When it comes to driving African American engagement in wealth building, Gail Perry-Mason has been a tireless advocate for the movement. For 24 years, Perry-Mason, who rose in the securities industry from a receptionist to First Vice President of Investments for a national financial firm, has taught African American youth business and financial principles through her Detroit-based Money Matters for Youth (MMY), which includes an annual camp and year-round activities. Moreover, she has mentored a generation of young women who are now professionals within the financial services sector.
Perry-Mason has been so evangelical about MMY that she refused to let the COVID-19 pandemic slow her down. She quickly adopted an online format for the Detroit-based program. “This is the first time I’ve ever produced anything virtual for the camp. It ended up being such a blessing this year,” she maintains. “We had an opportunity to touch more youth whether they were located in Africa, North Carolina, or Maine.”
MMY continues to serve as a powerful platform to help African American youth become indoctrinated into best practices of entrepreneurship and investing as well as gain entrée into the higher education pipeline. In fact, the MMY Camp’s participants, ranging in ages from 8 to 18, have grown from 50 to many as 250. And Perry-Mason says that its young investors, divided into small-cap, mid-cap and large-cap groupings, launch companies as well receive instruction to “become value investors like the John Rogers and Mellody Hobsons of the world,” referring to the co-CEOs of Ariel Investments L.L.C., which ranks No. 1 on the BE ASSET MANAGERS List.

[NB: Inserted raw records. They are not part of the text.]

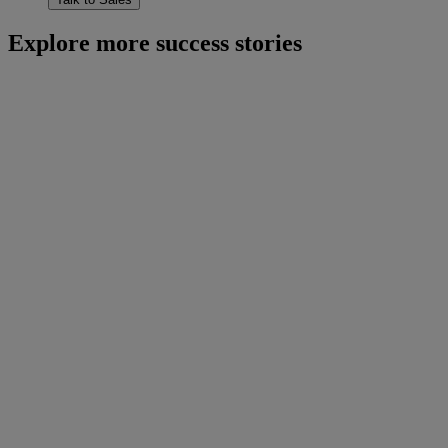
Explore more success stories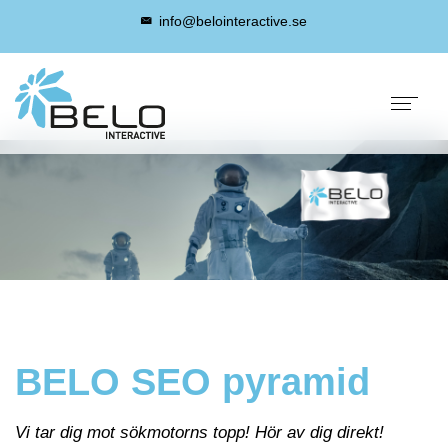
info@belointeractive.se
info@belointeractive.se
BELO SEO pyramid
Vi tar dig mot sökmotorns topp! Hör av dig direkt!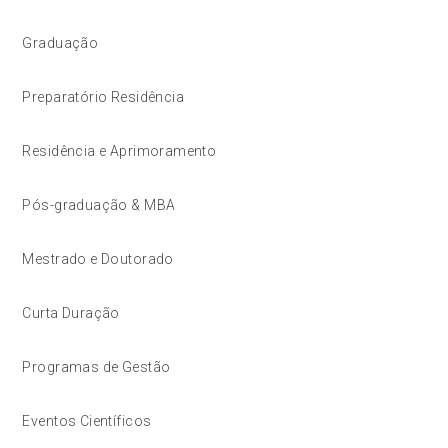
Graduação
Preparatório Residência
Residência e Aprimoramento
Pós-graduação & MBA
Mestrado e Doutorado
Curta Duração
Programas de Gestão
Eventos Científicos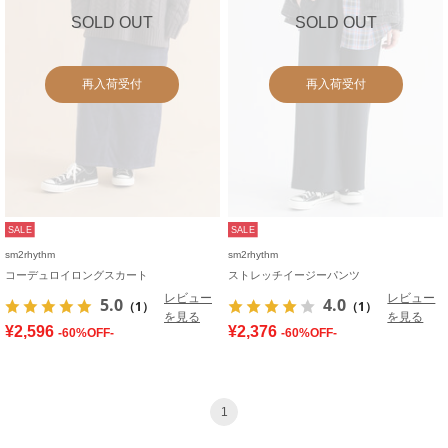
SOLD OUT
SOLD OUT
再入荷受付
再入荷受付
SALE
SALE
sm2rhythm
sm2rhythm
コーデュロイロングスカート
ストレッチイージーパンツ
レビュー
レビュー
5.0
4.0
（1）
（1）
を見る
を見る
¥2,596
¥2,376
-60%OFF-
-60%OFF-
1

The financial veteran and author is proud of the fact that program participants attend college and adopt practices such as the 10/10/80 method in which 80% of income goes to living expenses, 10% to savings and investments, and the remaining “10% of their proceeds is used to help somebody in need.”

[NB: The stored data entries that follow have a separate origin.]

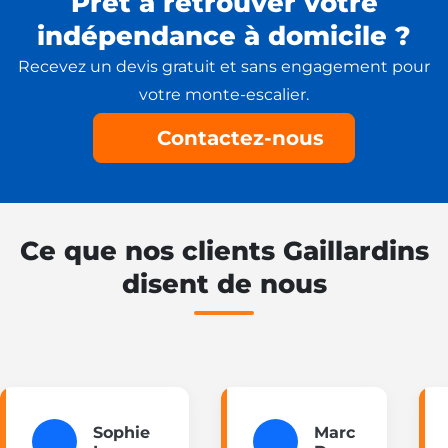
Prêt à retrouver votre
indépendance à domicile ?
Recevez un devis gratuit et sans engagement pour
votre monte-escalier.
Contactez-nous
Ce que nos clients Gaillardins
disent de nous
Sophie
Marc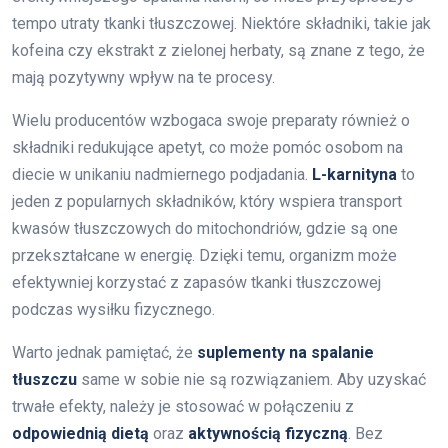
tempo utraty tkanki tłuszczowej. Niektóre składniki, takie jak
kofeina czy ekstrakt z zielonej herbaty, są znane z tego, że
mają pozytywny wpływ na te procesy.
Wielu producentów wzbogaca swoje preparaty również o
składniki redukujące apetyt, co może pomóc osobom na
diecie w unikaniu nadmiernego podjadania.
L-karnityna
to
jeden z popularnych składników, który wspiera transport
kwasów tłuszczowych do mitochondriów, gdzie są one
przekształcane w energię. Dzięki temu, organizm może
efektywniej korzystać z zapasów tkanki tłuszczowej
podczas wysiłku fizycznego.
Warto jednak pamiętać, że
suplementy na spalanie
tłuszczu
same w sobie nie są rozwiązaniem. Aby uzyskać
trwałe efekty, należy je stosować w połączeniu z
odpowiednią dietą
oraz
aktywnością fizyczną
. Bez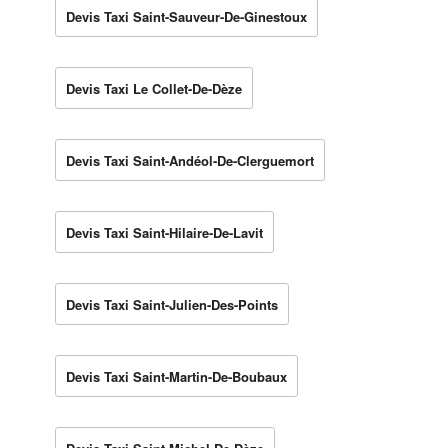
Devis Taxi Saint-Sauveur-De-Ginestoux
Devis Taxi Le Collet-De-Dèze
Devis Taxi Saint-Andéol-De-Clerguemort
Devis Taxi Saint-Hilaire-De-Lavit
Devis Taxi Saint-Julien-Des-Points
Devis Taxi Saint-Martin-De-Boubaux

Her passion, commitment, and effectiveness have attracted an array of corporate and individual sponsors. She maintains, however, that the program could not work without Fifth Third Bank, which she repeatedly calls “family.” And for good reason, the financial services giant has provided a flow of speakers and financial resources so she can expand the program.
Citing Fifth Third as the epitome of relationship banking, Perry-Mason has sent her students to bankers for guidance and directs small firms there to review financing options. “I cannot say enough great things about Fifth Third. Their leaders from the C-suite on down put their heart into it,” she asserts.

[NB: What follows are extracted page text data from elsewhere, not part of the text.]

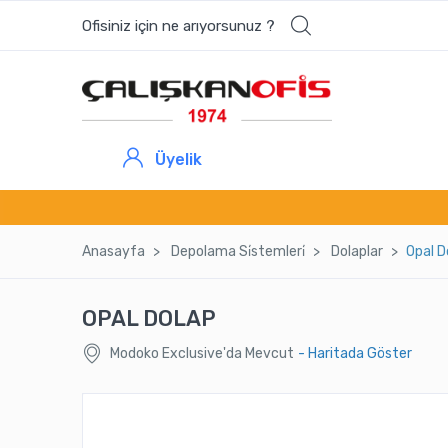
Ofisiniz için ne arıyorsunuz ?
En çok aranan ürünler
DEEP MİSAFİR KOLTUĞU AHŞAP AYAK
Üyelik
NOVALİNE KARE TOPLANTI MASASI
SENATÖR DOLAP
Anasayfa
Depolama Si̇stemleri̇
Dolaplar
Opal D
CITY TEKLİ KANEPE
OPAL DOLAP
Modoko Exclusive'da Mevcut
- Haritada Göster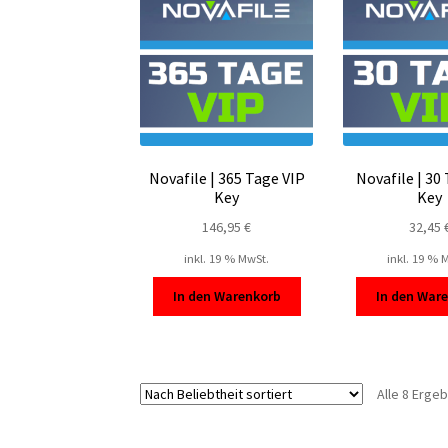
Novafile | 365 Tage VIP
Novafile | 30
Key
Key
146,95
€
32,45
inkl. 19 % MwSt.
inkl. 19 % 
In den Warenkorb
In den War
Alle 8 Erge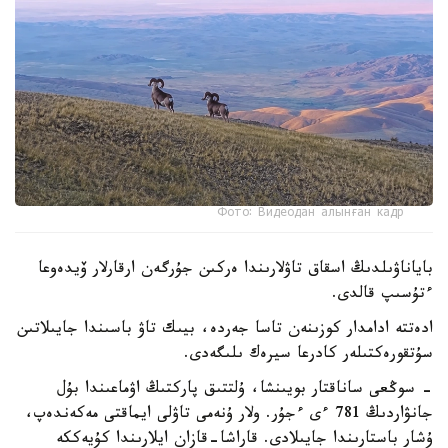
Фото: Видеодан алынған кадр
باياناۋىلدىڭ اسقاق تاۋلارىندا ەركىن جۇرگەن ارقارلار ۆيدەوعا
ءتۇسىپ قالدى.
ادەتتە ادامدار كوزىنەن تاسا جەردە، بيىك تاۋ باسىندا جايىلاتىن
سۇتقورەكتىلەر كادرعا سيرەك ىلىگەدى.
- سوڭعى ساناقتار بويىنشا، ۇلتتىق پاركتىڭ اۋماعىندا بۇل
جانۋاردىڭ 781 ءى ءجۇر. ولار ۇنەمى تاۋلى ايماقتى مەكەندەپ،
ۇشار باستارىندا جايىلادى. قاراشا-قازان ايلارىندا كۇيەككە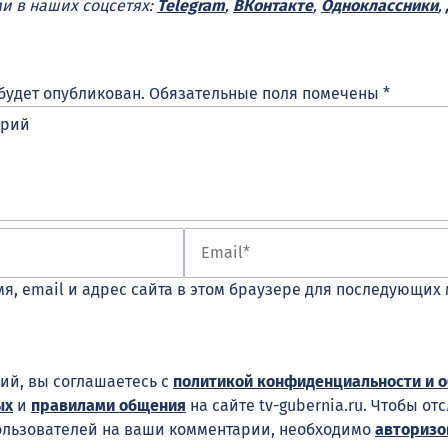
ми в наших соцсетях:
Telegram
,
ВКонтакте
,
Одноклассники
,
будет опубликован.
Обязательные поля помечены
*
я, email и адрес сайта в этом браузере для последующих
ий, вы соглашаетесь с
политикой конфиденциальности и 
ых
и
правилами общения
на сайте tv-gubernia.ru. Чтобы от
ользователей на ваши комментарии, необходимо
авторизо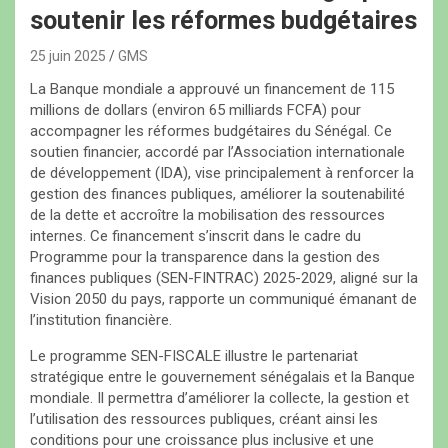
soutenir les réformes budgétaires
25 juin 2025
GMS
La Banque mondiale a approuvé un financement de 115
millions de dollars (environ 65 milliards FCFA) pour
accompagner les réformes budgétaires du Sénégal. Ce
soutien financier, accordé par l’Association internationale
de développement (IDA), vise principalement à renforcer la
gestion des finances publiques, améliorer la soutenabilité
de la dette et accroître la mobilisation des ressources
internes. Ce financement s’inscrit dans le cadre du
Programme pour la transparence dans la gestion des
finances publiques (SEN-FINTRAC) 2025-2029, aligné sur la
Vision 2050 du pays, rapporte un communiqué émanant de
l’institution financière.
Le programme SEN-FISCALE illustre le partenariat
stratégique entre le gouvernement sénégalais et la Banque
mondiale. Il permettra d’améliorer la collecte, la gestion et
l’utilisation des ressources publiques, créant ainsi les
conditions pour une croissance plus inclusive et une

The executive who has provided years of unwavering support: Byna Elliott, the institution’s Senior Vice President and Chief Enterprise Responsibility Officer. “Byna is the type of person who got in the elevator went to the top and sends it right back down to lift up other people,” she says.
Elliott is strongly committed to financial education programs like MMY as part of her holistic plan to address racial wealth disparities. According to Brookings Institution, the net worth of a typical white family at $171,000 is nearly ten times greater than that of a Black family at $17,150. In fact, its study further reports that the ratio of white family wealth to Black family wealth is higher today than at the start of the century. And that analysis does not include the economic fallout from the COVID-19 pandemic.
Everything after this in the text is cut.